Does Convergence in the Mean Imply Ordinary Convergence?

[squenshl]

Homework Statement

1. Consider the sequence $$\frac{1}{2}, \frac{1}{3}, \frac{2}{3}, \frac{1}{4}, \frac{2}{4}, \frac{3}{4}, \frac{1}{5}, \frac{2}{5}, \frac{3}{5}, \frac{4}{5},\frac{1}{6}, \ldots$$ For which values $z \in \mathbb{R}$ is there a subsequence converging to $z$?

2. Prove that if $\lim_{n\to \infty} x_n = z$ then $$\lim_{n\to \infty} \frac{x_1+x_2+\ldots+x_n}{n} = z$$.

Homework Equations

The Attempt at a Solution

1. If we take the subsequence $\frac{1}{2}, \frac{2}{4}, \frac{3}{6}, \ldots$ we can see that this is converging to $\frac{1}{2} \in \mathbb{R}$. Am I on the right track or just not even close.
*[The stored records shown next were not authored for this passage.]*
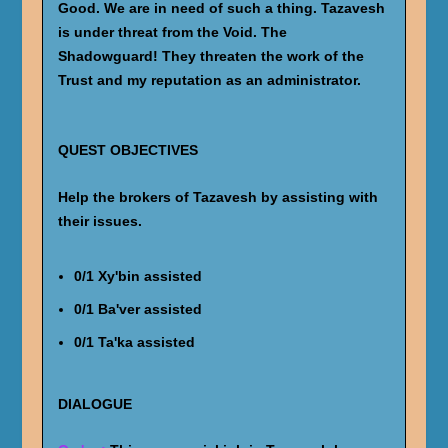
Good. We are in need of such a thing. Tazavesh
is under threat from the Void. The
Shadowguard! They threaten the work of the
Trust and my reputation as an administrator.
QUEST OBJECTIVES
Help the brokers of Tazavesh by assisting with
their issues.
0/1 Xy'bin assisted
0/1 Ba'ver assisted
0/1 Ta'ka assisted
DIALOGUE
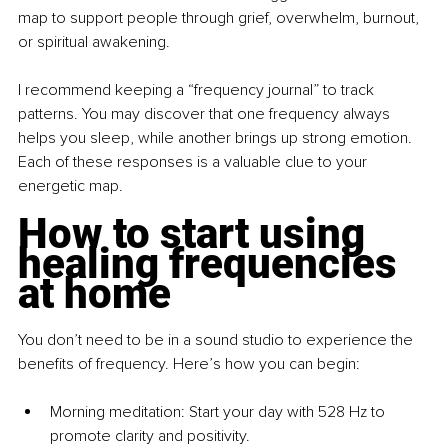
map to support people through grief, overwhelm, burnout, 
or spiritual awakening.
I recommend keeping a “frequency journal” to track 
patterns. You may discover that one frequency always 
helps you sleep, while another brings up strong emotion. 
Each of these responses is a valuable clue to your 
energetic map.
How to start using 
healing frequencies 
at home
You don’t need to be in a sound studio to experience the 
benefits of frequency. Here’s how you can begin:
Morning meditation: Start your day with 528 Hz to 
promote clarity and positivity.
2. No idea how to attack this one.

Some help will be great thanks!

 

[andrewkirk]

For question 1:

What is the range of values in the sequence?
What does that tell you about the range of possible limits of subsequences?
If any point in that second range were not a limit of a subsequence, what property would that point have to have, in relation to the sequence?
Can any point in the range satisfy that property?

 

[S.G. Janssens]

For question 2, you have to prove that
$$
C_n := \frac{1}{n}\sum_{k=1}^n{x_k} \to z \qquad \text{as } n \to \infty
$$
You could start by noting that this is equivalent to proving that
$$
\Bigl| C_n - z \Bigr| \to 0 \qquad \text{as } n \to \infty
$$
1. How can you arrange for $z$ to be included in the sum?
2. Let $\varepsilon > 0$ be arbitrary. Why does there exist $m \in \mathbb{N}$ such that $|x_k - z| \le \varepsilon$ for all $k \ge m$?
3.You may now split the sum defining $C_n$ into two sums, assuming that $n > m$. One of these sums vanishes in the limit $n \to \infty$ . (What property of convergent sequences do you use here?) In the same limit, the second sum is seen not to exceed $\varepsilon$.
4. Why is the argument completed?

Incidentally, $C_n$ is often called the $n$th partial Cesàro sum. What you will have shown is that ordinary convergence implies convergence of the partial Cesàro sums (also called "convergence in the mean") to the same limit. As an exercise, you could try to think about whether or not the converse is true as well, without looking it up of course.